Essay: Chris Krauson writing

The New Universal

All these embarrassing female-type stories seemed to be popping into my mind, and then into my writing since V. was away: stories about sex, abuse, rape, abortion, marriage, divorce, infection, kids. I want to make a collection of them and call it, If You’re a Girl. What a great title, say all the girls: Louise, Andrea, Rose, Eileen, Vicky, etc. Is it about pre-pubescence? said Paul Cherry snidely. No, I said, immediately on the defensive, it’s, you know, a state of mind.
– Ann Rower, If You’re A Girl (1990).

What I am interested in here is the model of writing and talking about oneself as a means of abstracting one’s own experience. But what kind of an activity is this? What consequences does it have for one’s concept of truth, if one is trying to put oneself into the position of observer?  The feeling of distance that opens up to one’s own experiences perhaps explains the sense of unease that accompanies this speech.
– Karolin Meunier, Return to Inquiry (2011).
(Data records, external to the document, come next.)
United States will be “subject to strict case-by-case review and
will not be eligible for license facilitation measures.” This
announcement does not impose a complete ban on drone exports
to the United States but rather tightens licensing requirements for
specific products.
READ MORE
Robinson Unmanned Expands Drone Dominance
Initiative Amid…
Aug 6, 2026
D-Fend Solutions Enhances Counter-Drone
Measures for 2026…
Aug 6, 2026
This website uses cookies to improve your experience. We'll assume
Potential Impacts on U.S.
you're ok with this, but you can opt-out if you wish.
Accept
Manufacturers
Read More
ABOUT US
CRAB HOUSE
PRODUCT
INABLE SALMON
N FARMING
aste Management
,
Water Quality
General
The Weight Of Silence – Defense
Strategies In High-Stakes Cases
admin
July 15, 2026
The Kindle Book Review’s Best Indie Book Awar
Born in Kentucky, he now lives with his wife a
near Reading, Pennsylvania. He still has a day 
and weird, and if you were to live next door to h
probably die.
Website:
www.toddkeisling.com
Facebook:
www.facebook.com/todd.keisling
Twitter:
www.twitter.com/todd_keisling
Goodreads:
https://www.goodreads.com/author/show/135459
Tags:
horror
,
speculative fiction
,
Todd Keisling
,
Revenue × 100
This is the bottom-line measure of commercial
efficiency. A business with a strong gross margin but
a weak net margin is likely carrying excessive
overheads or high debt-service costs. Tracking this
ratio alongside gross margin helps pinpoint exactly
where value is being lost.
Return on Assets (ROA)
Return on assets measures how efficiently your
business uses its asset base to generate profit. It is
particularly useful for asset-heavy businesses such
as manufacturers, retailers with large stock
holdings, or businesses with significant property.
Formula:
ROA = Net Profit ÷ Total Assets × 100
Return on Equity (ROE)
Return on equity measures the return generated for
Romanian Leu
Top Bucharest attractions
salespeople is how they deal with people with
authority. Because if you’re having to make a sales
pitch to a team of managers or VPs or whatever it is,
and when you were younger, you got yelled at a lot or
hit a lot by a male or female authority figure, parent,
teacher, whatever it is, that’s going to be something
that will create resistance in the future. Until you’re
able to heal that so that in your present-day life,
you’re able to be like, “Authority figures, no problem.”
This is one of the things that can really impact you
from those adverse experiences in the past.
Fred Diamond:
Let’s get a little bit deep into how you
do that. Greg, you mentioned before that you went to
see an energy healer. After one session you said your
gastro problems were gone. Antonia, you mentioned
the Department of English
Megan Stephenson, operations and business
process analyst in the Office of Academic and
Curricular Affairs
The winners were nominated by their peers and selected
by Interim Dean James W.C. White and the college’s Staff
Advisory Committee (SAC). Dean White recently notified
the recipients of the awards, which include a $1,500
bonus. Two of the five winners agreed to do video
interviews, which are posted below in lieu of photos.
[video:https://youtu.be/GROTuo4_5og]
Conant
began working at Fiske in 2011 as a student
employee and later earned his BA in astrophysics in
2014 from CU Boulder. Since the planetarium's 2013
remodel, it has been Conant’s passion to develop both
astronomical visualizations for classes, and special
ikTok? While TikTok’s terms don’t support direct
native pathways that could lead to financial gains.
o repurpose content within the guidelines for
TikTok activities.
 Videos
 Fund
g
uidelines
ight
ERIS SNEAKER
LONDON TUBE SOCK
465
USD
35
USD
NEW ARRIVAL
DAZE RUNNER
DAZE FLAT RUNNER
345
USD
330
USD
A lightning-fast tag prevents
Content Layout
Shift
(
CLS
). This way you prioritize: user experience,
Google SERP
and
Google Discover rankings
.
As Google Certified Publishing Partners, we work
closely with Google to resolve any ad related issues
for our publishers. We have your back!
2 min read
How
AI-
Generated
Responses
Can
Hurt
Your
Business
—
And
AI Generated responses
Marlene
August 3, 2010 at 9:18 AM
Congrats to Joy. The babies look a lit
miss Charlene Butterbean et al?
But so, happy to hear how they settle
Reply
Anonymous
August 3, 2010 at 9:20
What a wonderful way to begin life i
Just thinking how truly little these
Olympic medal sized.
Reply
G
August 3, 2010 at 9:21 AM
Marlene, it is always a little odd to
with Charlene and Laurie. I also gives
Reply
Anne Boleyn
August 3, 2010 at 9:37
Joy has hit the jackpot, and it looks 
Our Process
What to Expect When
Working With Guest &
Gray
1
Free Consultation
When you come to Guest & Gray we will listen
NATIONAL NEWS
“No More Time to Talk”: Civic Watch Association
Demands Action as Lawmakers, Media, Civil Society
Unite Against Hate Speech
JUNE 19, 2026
I started the Native Agents series for Semiotext(e) in 1990, when Semiotext(e) was well-known for publishing French theory, with the idea of transferring some of French theory’s legitimacy to some friends in New York, all of them women, who could best be described as post-New York School writers. That is, they wrote about all kinds of things in the first person with a disinterested but always interesting candour. Appropriately enough, the first two books in the series were the late Cookie Mueller’s Walking Through Clear Water in a Pool Painted Black (1990) and Ann Rower’s If You’re A Girl. Both these books have turned out to be classics.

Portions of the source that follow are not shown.